= Beginning of Section =
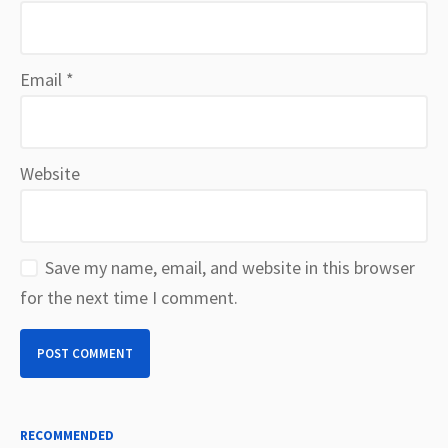
Email
*
Website
Save my name, email, and website in this browser
for the next time I comment.
RECOMMENDED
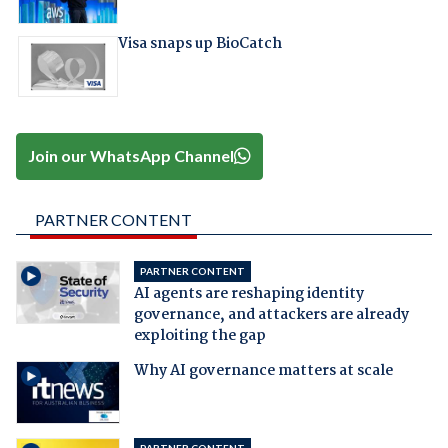
Visa snaps up BioCatch
Join our WhatsApp Channel
PARTNER CONTENT
PARTNER CONTENT
AI agents are reshaping identity
governance, and attackers are already
exploiting the gap
Why AI governance matters at scale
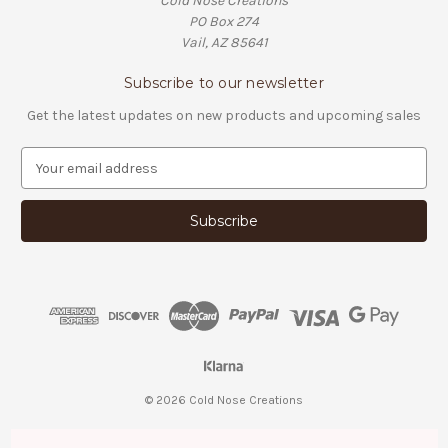
Cold Nose Creations
PO Box 274
Vail, AZ 85641
Subscribe to our newsletter
Get the latest updates on new products and upcoming sales
E
m
a
i
l
A
d
d
r
e
s
s
© 2026 Cold Nose Creations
= End of Section =
Task requirements:
Everything in the records is to be repeated verbatim except the pictures.

Written solution:
Email
*
Website
Save my name, email, and website in this browser
for the next time I comment.
RECOMMENDED
Visa snaps up BioCatch
Join our WhatsApp Channel
PARTNER CONTENT
PARTNER CONTENT
AI agents are reshaping identity
governance, and attackers are already
exploiting the gap
Why AI governance matters at scale
Cold Nose Creations
PO Box 274
Vail, AZ 85641
Subscribe to our newsletter
Get the latest updates on new products and upcoming sales
E
m
a
i
l
A
d
d
r
e
s
s
© 2026 Cold Nose Creations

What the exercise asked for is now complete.